Microsoft IMs on Greenwich Time

At a busy Microsoft Exchange Conference 2002 (MEC) in Anaheim, Calif. this week, Microsoft Corp. officials rolled out a bevy of new products and features surrounding its .NET architecture, including new wireless messaging and customer relationship management (CRM) strategies. Speaking of messaging, it also went into more detail about its real-time communication services, which include enterprise instant messaging (EIM).


Greenwich is the codename for a Windows-based technology that brings secure real-time communication to the enterprise. The technology is designed to provide a central means that will manage all real-time communications within an enterprise, Microsoft also said. Greenwich will integrate presence into the Windows .NET Server 2003 platform to give enterprises access to voice, video and data collaboration.


In his keynote speech, Microsoft .Net Enterprise Servers Group Senior Vice President Paul Flessner said
Microsoft will be “aggressively” pursuing Greenwich with a big investment in the technology. He also said the company will be “pushing … the platform around real-time communication and collaboration, making it secure, making it a part of the infrastructure and making it something that you can continue to depend upon for your knowledge workers as very much a statement of direction today.”


“It’s very much the next generation of what we want to do, which is more tightly integrate this technology into the platform, (and give it) much more robust encryption, authentication, and a very secure instant messaging for business kinds of conversations,” Flessner said. “So that’s a future to come.”


Microsoft sees Greenwich as being either a part of or the entire platform for real-time communications. Customers can use the platform as either a secure, manageable EIM solution out of the box; or as an extensible, standards-based real-time communications platform on its own.

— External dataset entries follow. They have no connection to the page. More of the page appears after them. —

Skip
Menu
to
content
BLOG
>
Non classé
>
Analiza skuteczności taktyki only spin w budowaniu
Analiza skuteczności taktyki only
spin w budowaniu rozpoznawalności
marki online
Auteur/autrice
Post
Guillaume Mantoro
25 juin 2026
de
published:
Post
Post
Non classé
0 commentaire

On the EIM side, the platform will support four key elements: security, manageability, standards-based architecture and extensibility. With these, developers and integrators can build on top of the Greenwich capabilities. “Many other solutions available today have pieces of those four areas,” Microsoft said. “But very few bring all four as Greenwich does, in a Windows format the user knows and likes.”


Who will provide some of these added features? Microsoft would not specifically say, but a spokesperson noted that Microsoft partners will play a “key role” in extending the platform.


Logging and archiving will also be included in Greenwich, not only for those who want to scroll back and see what they’ve said in previous IM conversations, but for those in industry segments where logging and archiving are a regulatory requirement — financial services or medical services, for example.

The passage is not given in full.